Le marathon de Paris étant la Mecque des marathons français, nous nous dirigeons vers l'Est … et défilons successivement devant les lieux emblématiques de la capitale : Place de la Concorde, Place Vendôme, l'Opéra Garnier, la rue de Rivoli, l'Hôtel de Ville, …. Au 5ème km, Thierry et moi-même courront ensemble et sommes à 10 secondes près sur la base de 3h30 … Eric est parti plus prudemment. Nous approchons de Bastille où nous devrions voir Lolo (mon épouse), Colette et Blandine. Elles sont là et nous aperçoivent furtivement. La foule est nombreuse tant du côté des coureurs que des spectateurs. Le premier ravitaillement est proche. Tout va bien pour l'instant. Le dixième km est là : 00:49:20. Nous avons vingt secondes d'avance sur l'objectif de 3h30. Ne pas s'enthousiasmer … mais la course est agréable.

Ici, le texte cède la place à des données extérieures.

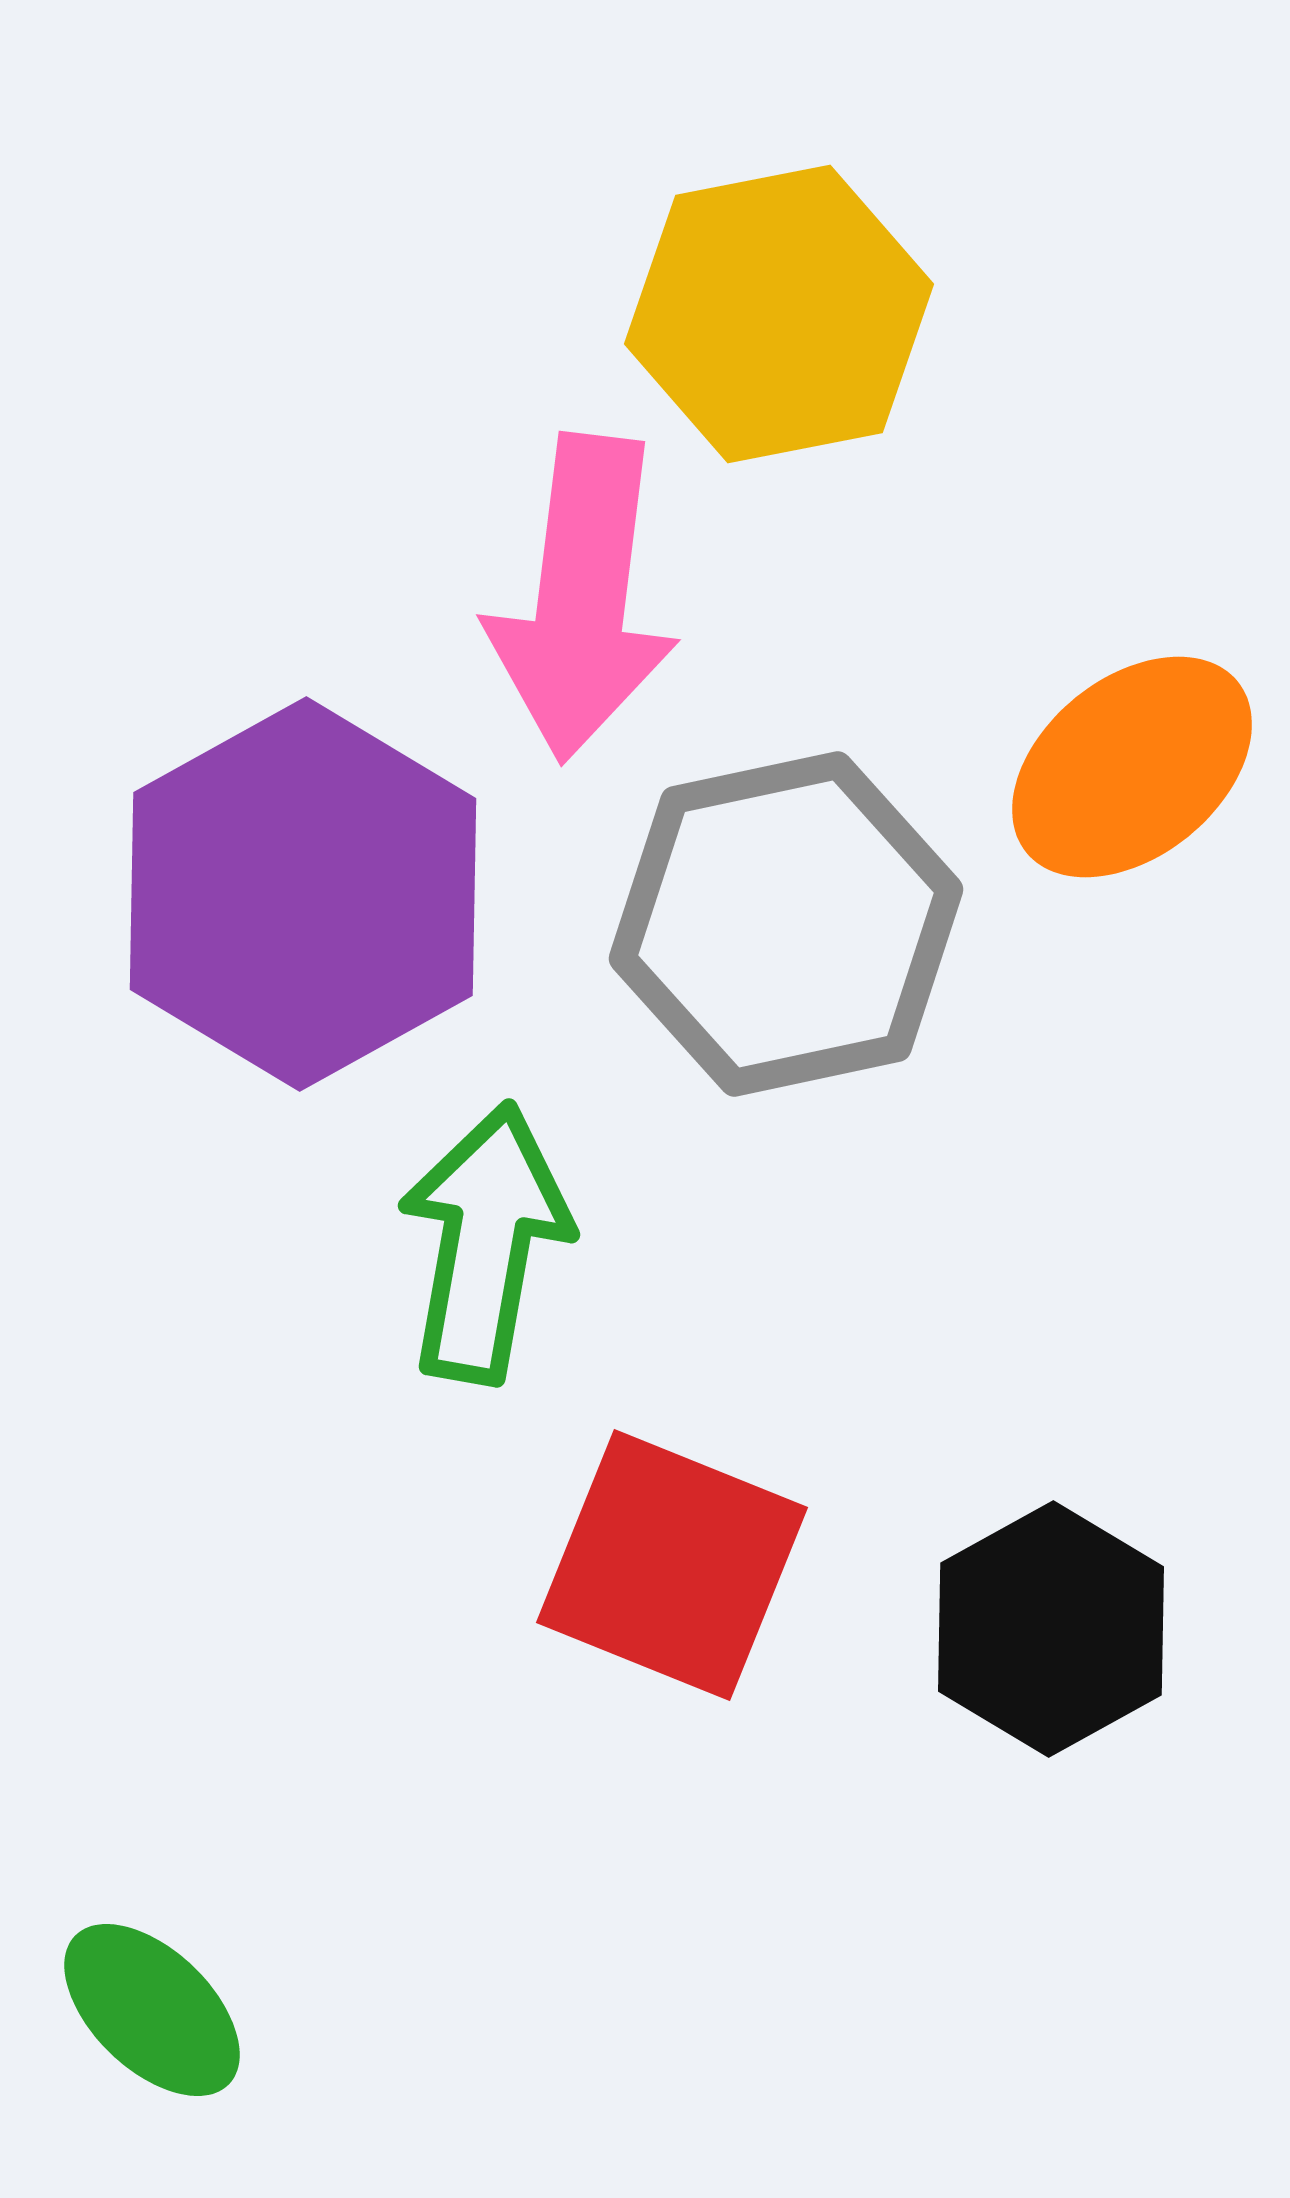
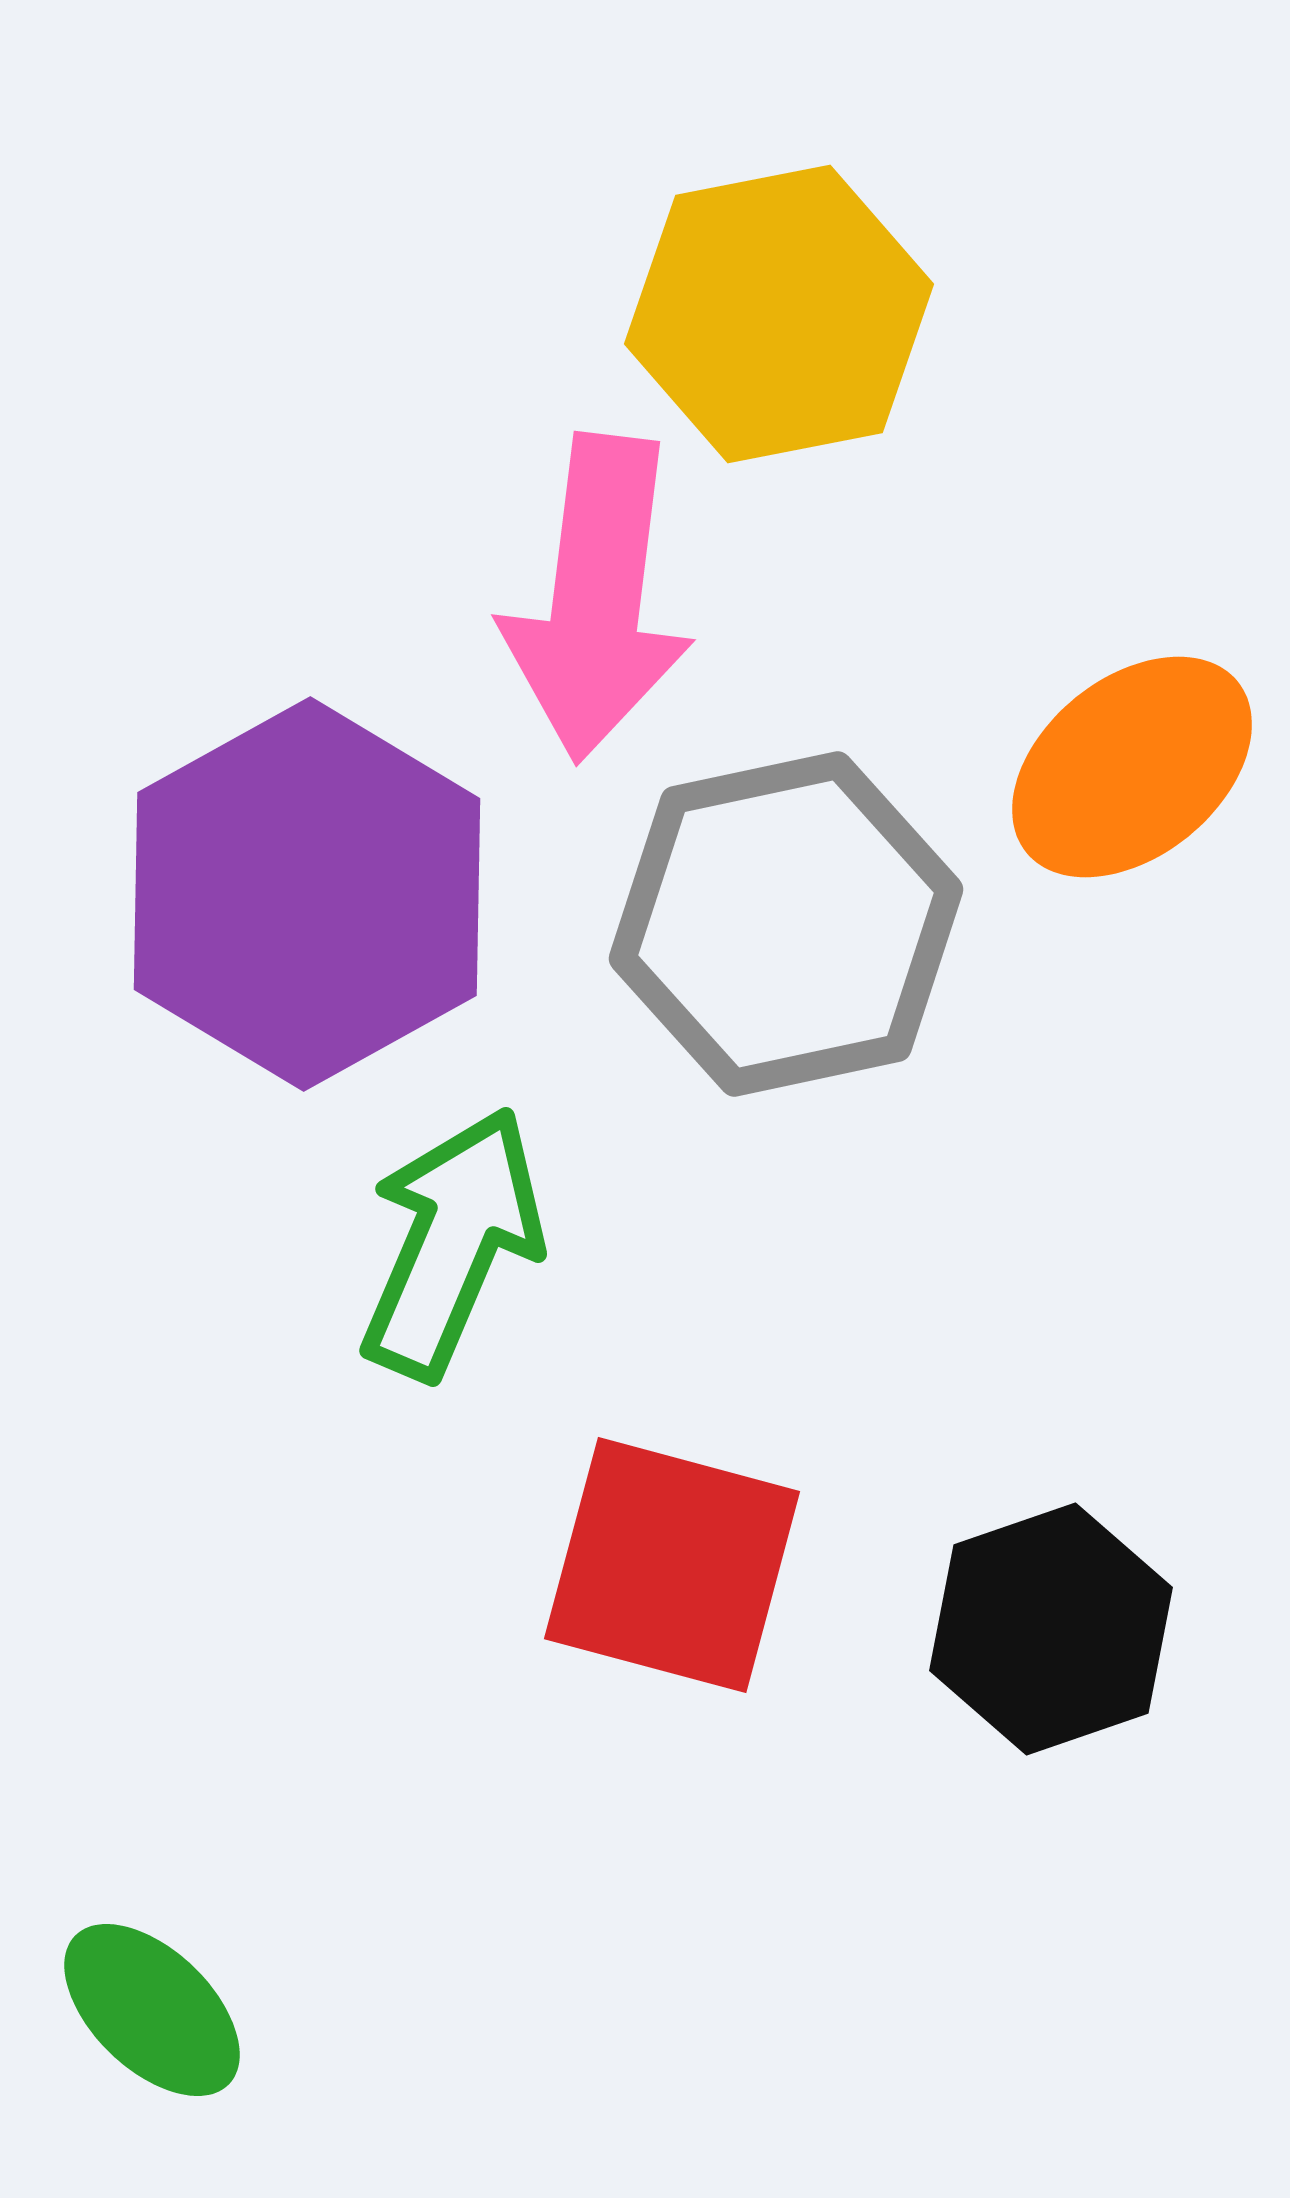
pink arrow: moved 15 px right
purple hexagon: moved 4 px right
green arrow: moved 33 px left; rotated 13 degrees clockwise
red square: rotated 7 degrees counterclockwise
black hexagon: rotated 10 degrees clockwise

Nous passons à côté de la foire du Trône et nous dirigeons vers le Château de Vincennes lorsque j'aperçois quatre maillots rouges de La Vaillante (club associatif de St-Brieuc auquel appartient mon petit frère, organisateur d'une belle traversée de la Baie chaque année au mois de mai … Rendez-vous en 2020 !). Je les salue rapidement en m'étant fait connaitre et nous apercevons le second ravitaillement au Château de Vincennes. Je ne vois plus Thierry que je croyais juste derrière moi.

15ème km : 01:14:00. Je constate que mon allure est toujours constante et que mon avance sur l'objectif est maintenant de 39" après un peu plus d'un tiers de course …. A ce stade du marathon, on s'aperçoit tous que les slaloms du départ et les zig-zags successifs nous ont ajoutés environ 200m… Nous continuons dans le bois de Vincennes pour en sortir au 20ème km avec un temps de 01:38:23 et entrer à nouveau dans Paris. Le semi-marathon est là est le chronomètre est conforme aux objectifs (01:43:39)….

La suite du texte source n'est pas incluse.